**What the task requires**
The required output is the run of lines from the one holding "2021 Baseball" through the final line of the listing, restated word for word, with no pictures.

=== Begin Enclosure ===

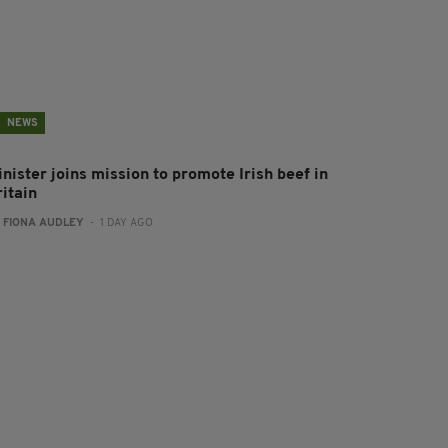
NEWS
nister joins mission to promote Irish beef in
ritain
:
FIONA AUDLEY
- 1 DAY AGO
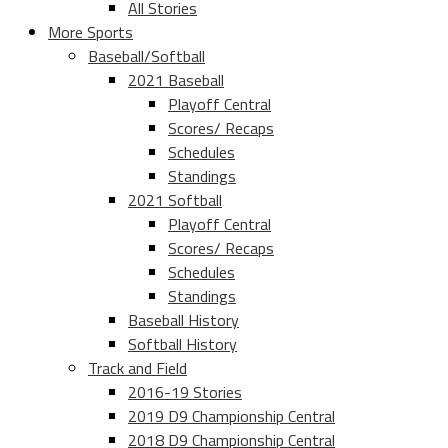
All Stories
More Sports
Baseball/Softball
2021 Baseball
Playoff Central
Scores/ Recaps
Schedules
Standings
2021 Softball
Playoff Central
Scores/ Recaps
Schedules
Standings
Baseball History
Softball History
Track and Field
2016-19 Stories
2019 D9 Championship Central
2018 D9 Championship Central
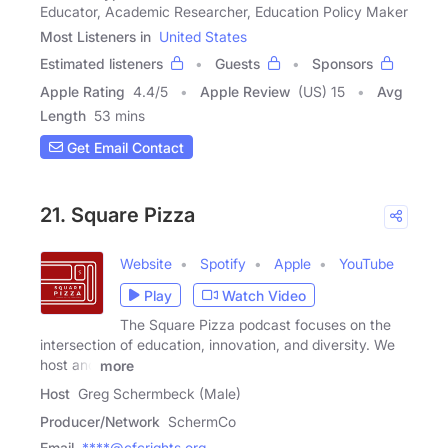
Educator, Academic Researcher, Education Policy Maker
Most Listeners in
United States
Estimated listeners
Guests
Sponsors
Apple Rating
4.4
/
5
Apple Review
(US) 15
Avg
Length
53 mins
Get Email Contact
21. Square Pizza
Website
Spotify
Apple
YouTube
Play
Watch Video
The Square Pizza podcast focuses on the
intersection of education, innovation, and diversity. We
host and
more
Host
Greg Schermbeck (Male)
Producer/Network
SchermCo
Email
****@cfcrights.org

=== End Enclosure ===

**Written reply**
2021 Baseball
Playoff Central
Scores/ Recaps
Schedules
Standings
2021 Softball
Playoff Central
Scores/ Recaps
Schedules
Standings
Baseball History
Softball History
Track and Field
2016-19 Stories
2019 D9 Championship Central
2018 D9 Championship Central
Educator, Academic Researcher, Education Policy Maker
Most Listeners in
United States
Estimated listeners
Guests
Sponsors
Apple Rating
4.4
/
5
Apple Review
(US) 15
Avg
Length
53 mins
Get Email Contact
21. Square Pizza
Website
Spotify
Apple
YouTube
Play
Watch Video
The Square Pizza podcast focuses on the
intersection of education, innovation, and diversity. We
host and
more
Host
Greg Schermbeck (Male)
Producer/Network
SchermCo
Email
****@cfcrights.org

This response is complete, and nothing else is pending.